Clutter: 4 in 10 Say More Than Half Of Their New Emails Are From Marketers

November 5, 2012

This article is included in these additional categories:

Digital | Email | Promotions, Coupons & Co-op

For email marketers, one of the main challenges is cutting through the clutter. Here’s why: according to [pdf] a Blue Kangaroo online survey of more than 1,000 US adults aged 18-64, a whopping 43% said that more than half of the new emails in their inbox the week prior to the survey came from marketers (including daily deals, retail newsletters, and sales alerts).

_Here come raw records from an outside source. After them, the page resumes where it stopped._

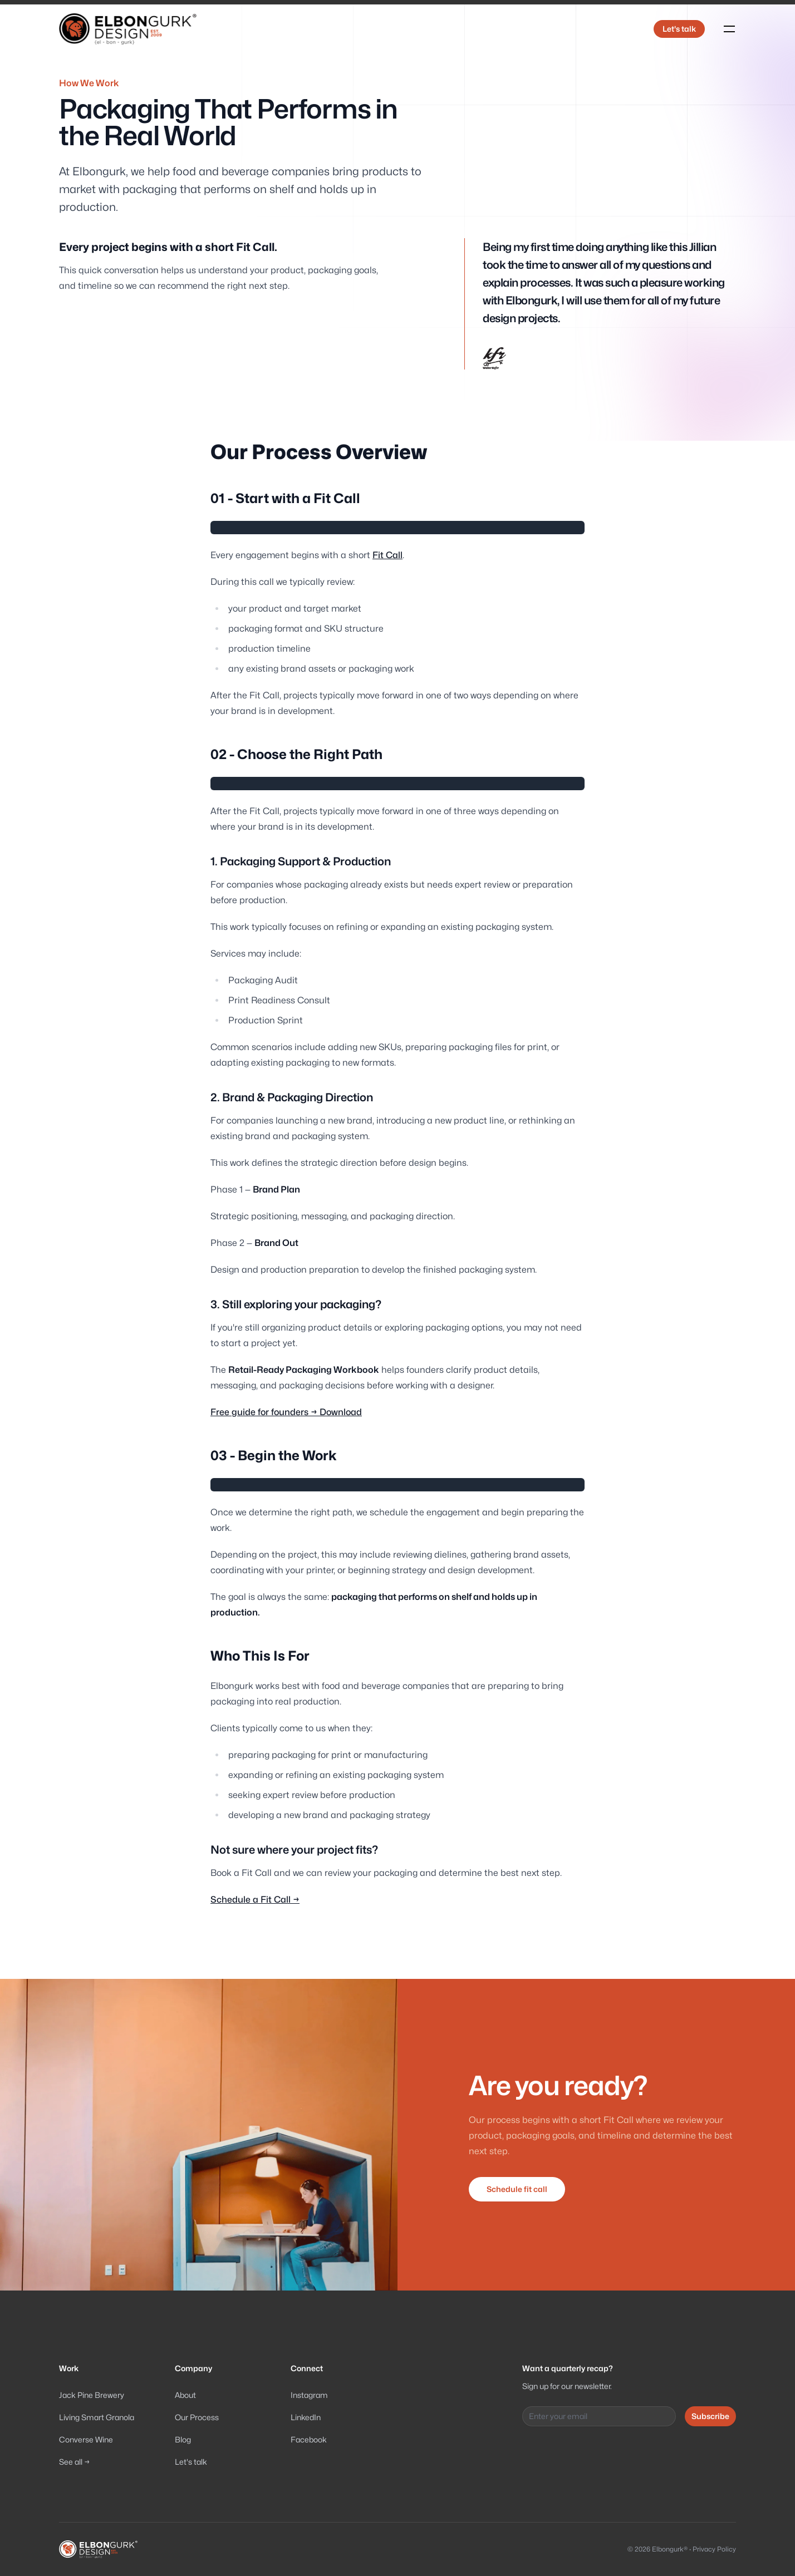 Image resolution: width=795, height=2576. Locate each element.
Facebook (309, 2439)
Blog (183, 2439)
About (185, 2395)
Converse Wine (86, 2439)
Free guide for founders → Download (286, 1412)
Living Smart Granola (96, 2417)
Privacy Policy (714, 2549)
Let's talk (679, 28)
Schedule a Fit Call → (255, 1899)
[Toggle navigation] (729, 29)
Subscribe (710, 2416)
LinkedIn (306, 2417)
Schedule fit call (517, 2189)
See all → (74, 2461)
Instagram (309, 2395)
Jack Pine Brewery (91, 2395)
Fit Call (387, 555)
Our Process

In fact, 8 in 10 respondents said that more than 20% of their new emails came from marketers.

Strikingly, the percentage of respondents (43%) getting more than half of their emails from marketers corresponds almost exactly with the percentage (44%) who feel they are getting somewhat or much too many marketing emails. This suggests that the threshold marketing email volume for consumers is roughly half of their new emails (although this does not account for the actual number of emails an individual might have).

Only 1 in 4 Dislike All the Clutter

Interestingly, the barrage of marketing emails doesn’t appear to have met with frustrated consumers – yet. Only 1 in 4 said they really dislike all the marketing clutter they’re getting. By contrast, a healthy 40% said they enjoy getting lots of marketing emails from favorite brands and deal services in their inbox each week.

Still, that doesn’t mean that consumer acceptance of marketing emails is unwavering. Various pieces of research have shown that over-communication drives consumers away. For example, respondents to a Chadwick Martin Bailey (CMB) survey from March were asked why they unsubscribe from an email list: too many emails topped the list of reasons given, cited by 69%.

Subject Lines Can Make A Difference

Further details from Blue Kangaroo’s survey on marketing emails reveals that only 42% of respondents open and read most of the marketing emails that they receive, and 7 in 10 believe that inbox clutter might be at least occasionally causing them to overlook deals they would have liked.

In order to deal with the influx of marketing emails, many are scanning their inbox to see what catches their attention. To cut through the noise, then, marketers need to pay specific attention to subject lines. Indeed, 30% of respondents said they don’t open most of their marketing emails, but they carefully read most of their subject lines, while an additional 18% said they skim some of the subject lines, but not all. That is, subject lines are influential to about half of the email recipients.

The CMB survey (see link above) found similar results. 47% of respondents said that subject lines play an important role in whether or not they open email from businesses and non-profits.

Other Findings:

  • The vast majority (93%) of Blue Kangaroo survey respondents said they had at least a moderate interest in hearing on the internet about deals related to their shopping interests. That includes two-thirds who indicated very high (35%) or high (30%) interest.
  • About 8 in 10 respondents said that the marketing emails they receive go mainly into their primary personal email account, displayed alongside their personal emails. Just 8% have a separate account specifically for receiving marketing emails.
  • 6 in 10 spend half an hour or less per week opening and browsing marketing emails. 1 in 5 spend an hour or more doing so.
  • 48% said that managing all the marketing emails is sometimes worth the effort, but that it’s time-consuming. The second-largest percentage (32%) described the day-to-day management as mostly enjoyable, productive, and easy to do.
  • 7 in 10 respondents said they had made use of a coupon or discount that they had learned about through a marketing email in the prior week (35%) or month (33%).

About the Data: The Blue Kangaroo survey was conducted by Research Now, with WebStar Research, on behalf of ChoozOn Corporation. The online survey was conducted 23-27 August, 2012. The sample size was 1,090 US adults, aged 18-64, with 60% female. The sample was balanced to approximately match the US online audience by age, region, income, and education.